• _Task directions_
Filter this material down to the lines that hold "should", copying each one.

• _Excerpted records_
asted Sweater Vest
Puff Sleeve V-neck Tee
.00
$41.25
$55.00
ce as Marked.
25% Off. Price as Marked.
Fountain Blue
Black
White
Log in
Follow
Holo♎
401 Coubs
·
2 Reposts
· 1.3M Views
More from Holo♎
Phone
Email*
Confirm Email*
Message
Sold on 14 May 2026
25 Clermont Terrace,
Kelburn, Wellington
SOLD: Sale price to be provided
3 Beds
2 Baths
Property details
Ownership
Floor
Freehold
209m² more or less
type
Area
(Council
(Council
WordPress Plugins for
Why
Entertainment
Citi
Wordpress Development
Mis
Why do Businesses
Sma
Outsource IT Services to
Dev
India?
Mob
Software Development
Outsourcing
--
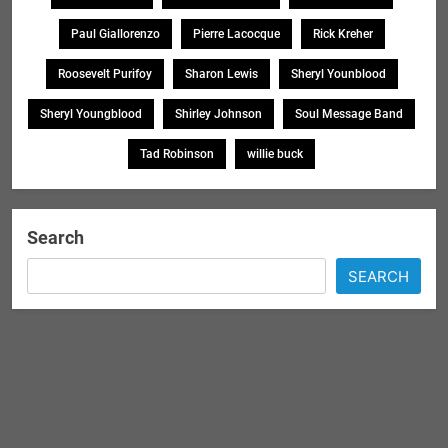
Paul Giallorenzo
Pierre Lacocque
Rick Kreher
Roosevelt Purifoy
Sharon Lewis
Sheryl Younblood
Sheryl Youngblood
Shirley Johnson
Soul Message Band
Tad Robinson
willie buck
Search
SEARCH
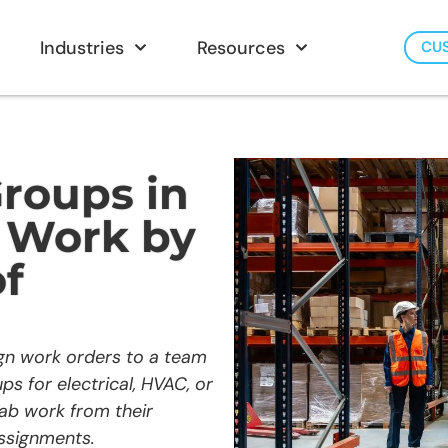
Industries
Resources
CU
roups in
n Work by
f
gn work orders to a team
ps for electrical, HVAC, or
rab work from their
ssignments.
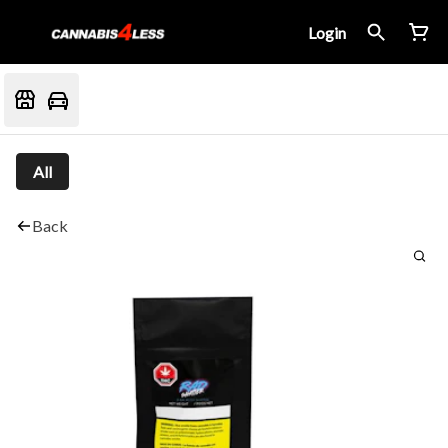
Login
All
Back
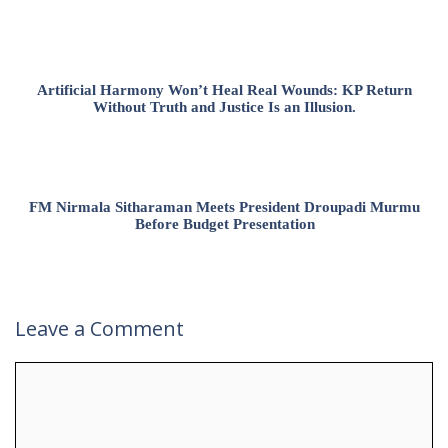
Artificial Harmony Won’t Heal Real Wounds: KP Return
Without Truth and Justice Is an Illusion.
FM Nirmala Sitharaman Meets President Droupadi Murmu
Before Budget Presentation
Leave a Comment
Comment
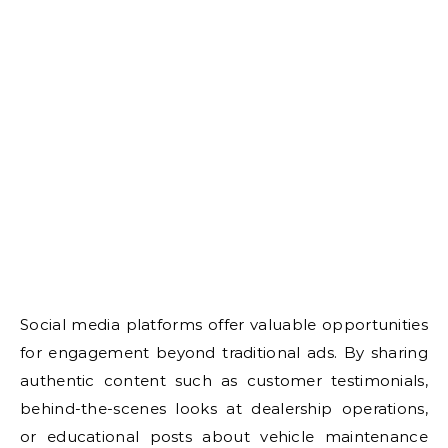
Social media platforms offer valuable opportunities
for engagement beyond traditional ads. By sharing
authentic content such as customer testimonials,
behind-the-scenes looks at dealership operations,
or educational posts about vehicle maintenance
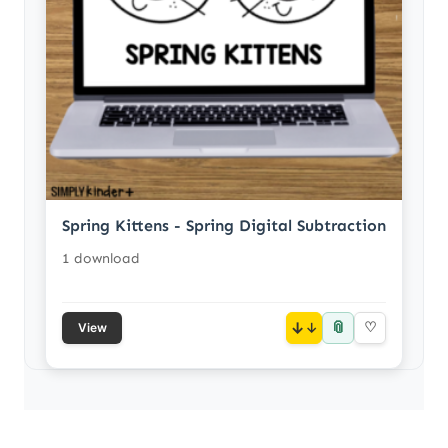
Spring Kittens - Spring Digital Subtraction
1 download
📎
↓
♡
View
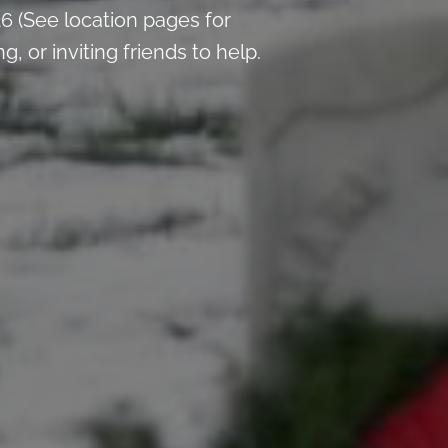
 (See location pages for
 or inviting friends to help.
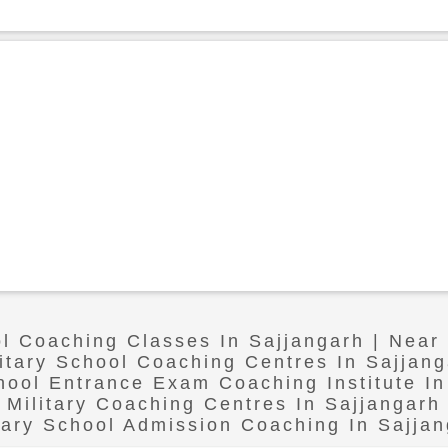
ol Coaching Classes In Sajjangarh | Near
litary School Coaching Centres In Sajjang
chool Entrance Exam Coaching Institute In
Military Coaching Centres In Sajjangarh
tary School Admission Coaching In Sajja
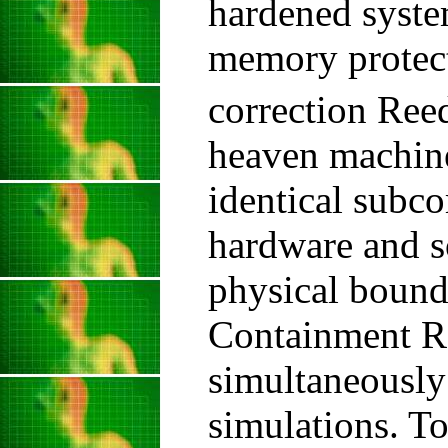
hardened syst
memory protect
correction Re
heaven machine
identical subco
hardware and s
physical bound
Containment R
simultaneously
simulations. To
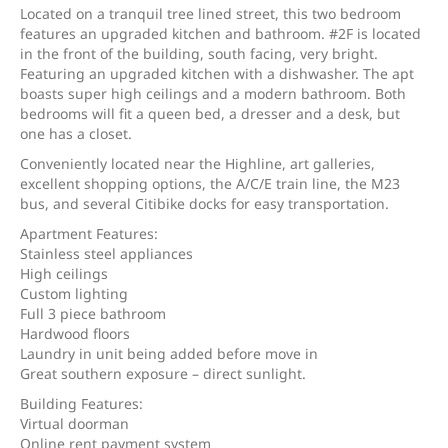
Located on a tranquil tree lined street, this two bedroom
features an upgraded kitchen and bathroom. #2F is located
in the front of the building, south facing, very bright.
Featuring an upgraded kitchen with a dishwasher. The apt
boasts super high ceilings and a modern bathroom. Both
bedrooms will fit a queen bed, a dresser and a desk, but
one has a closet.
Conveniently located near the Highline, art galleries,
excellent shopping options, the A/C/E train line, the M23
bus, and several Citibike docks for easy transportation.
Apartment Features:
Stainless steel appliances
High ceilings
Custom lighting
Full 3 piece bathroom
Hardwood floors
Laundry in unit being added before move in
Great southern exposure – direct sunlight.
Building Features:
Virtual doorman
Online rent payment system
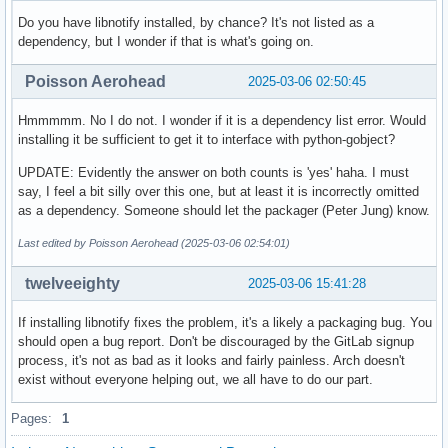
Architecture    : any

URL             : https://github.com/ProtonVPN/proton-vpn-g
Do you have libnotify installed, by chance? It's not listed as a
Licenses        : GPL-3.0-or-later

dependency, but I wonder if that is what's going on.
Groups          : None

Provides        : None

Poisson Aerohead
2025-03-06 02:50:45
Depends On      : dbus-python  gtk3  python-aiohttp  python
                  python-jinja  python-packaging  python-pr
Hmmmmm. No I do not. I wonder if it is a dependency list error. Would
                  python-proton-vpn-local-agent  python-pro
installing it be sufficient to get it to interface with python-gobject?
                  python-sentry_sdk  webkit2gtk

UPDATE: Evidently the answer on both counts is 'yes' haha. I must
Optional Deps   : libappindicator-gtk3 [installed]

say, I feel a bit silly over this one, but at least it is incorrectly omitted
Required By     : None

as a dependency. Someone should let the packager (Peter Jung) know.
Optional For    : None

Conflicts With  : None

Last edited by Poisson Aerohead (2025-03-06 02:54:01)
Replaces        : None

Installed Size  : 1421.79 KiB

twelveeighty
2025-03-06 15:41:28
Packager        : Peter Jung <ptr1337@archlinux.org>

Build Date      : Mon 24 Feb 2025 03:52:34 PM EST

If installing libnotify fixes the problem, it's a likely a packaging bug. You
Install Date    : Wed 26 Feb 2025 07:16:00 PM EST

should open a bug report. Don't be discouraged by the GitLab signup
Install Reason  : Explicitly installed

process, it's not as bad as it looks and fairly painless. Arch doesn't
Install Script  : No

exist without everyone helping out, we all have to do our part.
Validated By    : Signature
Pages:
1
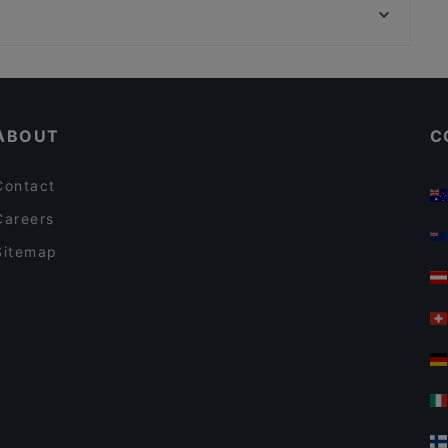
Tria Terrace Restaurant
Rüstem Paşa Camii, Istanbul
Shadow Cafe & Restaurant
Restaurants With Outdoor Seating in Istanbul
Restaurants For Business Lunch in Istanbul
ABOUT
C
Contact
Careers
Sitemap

• _Written answer_
as a dependency. Someone should let the packager (Peter Jung) know.
should open a bug report. Don't be discouraged by the GitLab signup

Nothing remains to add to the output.